After a moment of deliberation, he draws a smiley face with a whiteboard marker above Light’s eyebrows. His long lashes flutter against his cheekbones. His suit is buttoned to his throat, and it’s too small for him, falling apart at the seams, faded. Light still puts it on every day without fail. The long, pale arc of his throat is exposed, lungs pumping slowly, steadily. It’s lulling.
One year later, standing beside and around desolation, and he still looks very beautiful. He likes Light more than anyone he’s ever liked, but he doesn’t like Light. It’s a pity, he thinks, studying him, that he wasn’t born in the ancient times. Roman sculptors would have loved crafting his likeness.
Here he is instead. Scraping plates, breathing toxic air, wearing and re-wearing his only bad suit, letting his hair grow past his ears, dislocating bones and popping them back, losing sleep and scrabbling for the last pieces of autonomy and control, it’s interesting how desperation shapes the human psyche.
And if this isn’t desperation.
L unbuttons the top two buttons of Light’s suit, takes off his shoes, and settles down in his seat. The smell of burnt wood and ruination is heavy in the air, it’s the end of the world, Light-kun, our affordances are few and far between, he pushes his hair out of his eyes.
The helicopter splutters, and lifts.
*
Light wakes up and bites him.
L thumbs the teeth mark on his arm absently. “Ow.”
“Fucker.” He breathes, chest fluttering shallowly, eyes darting around, bloodshot. A cold wind blows in through rolled-open windows, coasting off his suit sleeves. “I can’t feel my arms.”
“It’ll wear off.”
“Fucker.” He repeats, without inflection. Like he’s saying it on principle. If L leaned his head on his chest right now, he wonders what he would feel.
He doesn’t reply. Watches Light compose himself. His overgrown hair is spread out around his head, like a halo. There’s barely any salt in the air - barely any salt at all - and his sinuses are mournfully intact. He remembers being here, one year ago, crouched in the shade, sand caught between his teeth, advising the president of China about the financial state of things through Aiber’s earpiece while Aiber did what Aiber does best, charming the wits, and then some, out of everyone and anyone as Elrado Coil, detective extraordinaire, as if he wasn’t just a proxy for L to physically be where he cannot, and will not. It’s an anniversary, of sorts. He was there because of Light. He is here because of Light, now.

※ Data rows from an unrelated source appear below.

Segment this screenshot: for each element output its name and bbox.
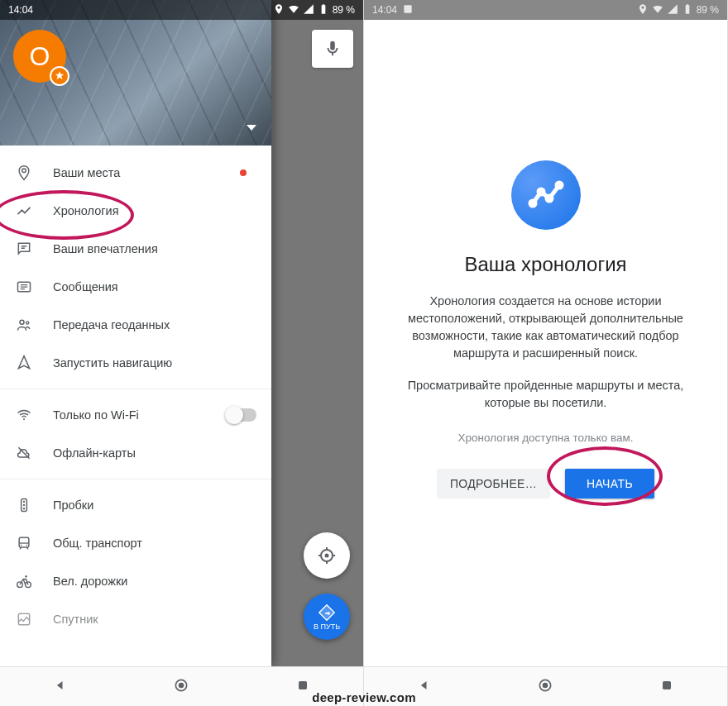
svg-point-13: [25, 575, 27, 578]
share-loc-icon: [15, 317, 33, 333]
my-location-button[interactable]: [304, 532, 350, 579]
svg-point-2: [26, 322, 29, 324]
status-bar: 14:04 89 %: [364, 0, 727, 20]
nav-arrow-icon: [15, 355, 33, 371]
menu-your-places[interactable]: Ваши места: [0, 154, 271, 192]
wifi-only-switch[interactable]: [227, 408, 256, 422]
menu-label: Хронология: [53, 204, 118, 217]
signal-icon: [667, 3, 678, 17]
menu-label: Ваши места: [53, 166, 120, 179]
nav-recent-button[interactable]: [295, 677, 311, 697]
watermark: deep-review.com: [312, 690, 416, 704]
system-nav-bar: [0, 666, 363, 706]
reviews-icon: [15, 241, 33, 257]
svg-point-16: [325, 554, 329, 558]
svg-point-1: [20, 320, 24, 324]
menu-timeline[interactable]: Хронология: [0, 192, 271, 230]
phone-left: 14:04 89 % O: [0, 0, 364, 706]
menu-label: Ваши впечатления: [53, 242, 158, 255]
menu-label: Вел. дорожки: [53, 575, 127, 588]
status-battery: 89 %: [697, 4, 719, 16]
account-expand-icon[interactable]: [247, 125, 256, 131]
menu-label: Передача геоданных: [53, 318, 170, 332]
directions-icon: [318, 603, 336, 622]
timeline-onboarding: Ваша хронология Хронология создается на …: [364, 20, 727, 666]
menu-start-navigation[interactable]: Запустить навигацию: [0, 344, 271, 382]
bike-icon: [15, 573, 33, 589]
mic-icon: [323, 40, 342, 58]
learn-more-button[interactable]: ПОДРОБНЕЕ…: [437, 469, 550, 498]
timeline-hero-icon: [511, 160, 581, 230]
traffic-icon: [15, 497, 33, 513]
drawer-menu: Ваши места Хронология Ваши впечатления С…: [0, 145, 271, 666]
menu-satellite[interactable]: Спутник: [0, 600, 271, 638]
timeline-privacy-note: Хронология доступна только вам.: [457, 432, 633, 444]
nav-back-button[interactable]: [52, 677, 69, 697]
status-time: 14:04: [372, 4, 397, 16]
menu-offline-maps[interactable]: Офлайн-карты: [0, 434, 271, 472]
menu-messages[interactable]: Сообщения: [0, 268, 271, 306]
menu-label: Запустить навигацию: [53, 356, 172, 370]
transit-icon: [15, 535, 33, 551]
menu-label: Общ. транспорт: [53, 537, 142, 550]
divider: [0, 479, 271, 479]
messages-icon: [15, 279, 33, 295]
start-button[interactable]: НАЧАТЬ: [565, 469, 654, 498]
map-screen: 14:04 89 % O: [0, 0, 363, 666]
menu-label: Сообщения: [53, 280, 118, 293]
signal-icon: [303, 3, 314, 17]
svg-rect-27: [663, 681, 671, 689]
avatar[interactable]: O: [13, 30, 66, 83]
sat-icon: [15, 611, 33, 627]
status-bar: 14:04 89 %: [0, 0, 363, 20]
menu-label: Только по Wi-Fi: [53, 408, 139, 422]
phone-right: 14:04 89 % Ваша хронология Хронология со…: [364, 0, 728, 706]
wifi-icon: [15, 407, 33, 423]
system-nav-bar: [364, 666, 727, 706]
menu-label: Офлайн-карты: [53, 446, 136, 460]
button-row: ПОДРОБНЕЕ… НАЧАТЬ: [437, 469, 654, 498]
offline-icon: [15, 445, 33, 461]
svg-point-22: [539, 189, 544, 194]
svg-point-21: [530, 201, 535, 206]
notification-dot-icon: [240, 169, 247, 176]
menu-bike[interactable]: Вел. дорожки: [0, 562, 271, 600]
battery-icon: [318, 3, 329, 17]
svg-point-18: [179, 682, 184, 688]
timeline-icon: [15, 203, 33, 219]
menu-transit[interactable]: Общ. транспорт: [0, 524, 271, 562]
nav-recent-button[interactable]: [659, 677, 675, 697]
menu-contributions[interactable]: Ваши впечатления: [0, 230, 271, 268]
status-battery: 89 %: [333, 4, 355, 16]
svg-point-7: [23, 508, 25, 509]
svg-point-9: [21, 545, 22, 546]
drawer-header[interactable]: O: [0, 0, 271, 145]
contributor-badge-icon: [50, 66, 69, 86]
nav-home-button[interactable]: [537, 677, 553, 697]
menu-traffic[interactable]: Пробки: [0, 486, 271, 524]
status-time: 14:04: [8, 4, 33, 16]
navigation-drawer: O Ваши места Хронология: [0, 0, 271, 666]
wifi-status-icon: [288, 3, 299, 17]
timeline-title: Ваша хронология: [464, 253, 626, 276]
location-icon: [637, 3, 649, 17]
nav-home-button[interactable]: [173, 677, 189, 697]
menu-location-sharing[interactable]: Передача геоданных: [0, 306, 271, 344]
timeline-description-1: Хронология создается на основе истории м…: [384, 293, 707, 362]
divider: [0, 389, 271, 389]
menu-label: Спутник: [53, 613, 98, 626]
svg-point-26: [543, 682, 548, 688]
menu-wifi-only[interactable]: Только по Wi-Fi: [0, 396, 271, 434]
directions-button[interactable]: В ПУТЬ: [304, 594, 350, 640]
pin-icon: [15, 165, 33, 181]
svg-point-6: [23, 504, 25, 506]
avatar-letter: O: [30, 41, 50, 72]
svg-point-24: [557, 183, 562, 188]
timeline-description-2: Просматривайте пройденные маршруты и мес…: [384, 377, 707, 412]
nav-back-button[interactable]: [416, 677, 433, 697]
svg-point-5: [23, 501, 25, 503]
battery-icon: [682, 3, 693, 17]
directions-label: В ПУТЬ: [314, 623, 340, 631]
location-icon: [273, 3, 285, 17]
voice-search-button[interactable]: [312, 30, 353, 68]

Aiber is dead. Probably. He can name all the oceans in the world, but they are all functionally nameless now.
“Where are we?” Light tries sitting up, and promptly flops down, undignified. He closes his eyes and doesn’t try again.
L glances outside. “Why did you burn the house?”
“Where are we?” Light repeats. He squints, eyelids drooping pathetically, drugs still flush in his system. A little groggy. Half asleep. He sounds off-kilter, the way he always sounds when he slips poison into breakfast or smashes the windows or burns the corpses piled by the road or does something that L generally doesn’t approve of, and as a result gets sedated - put down, L snickered once, like a dog and Light punched him - with L’s meticulous collection of sedatives. According to science, people fall asleep easier next to people they love, although, he thinks, that’s not accounting for - them. Whatever this is. “You did something to my face. What did you do?”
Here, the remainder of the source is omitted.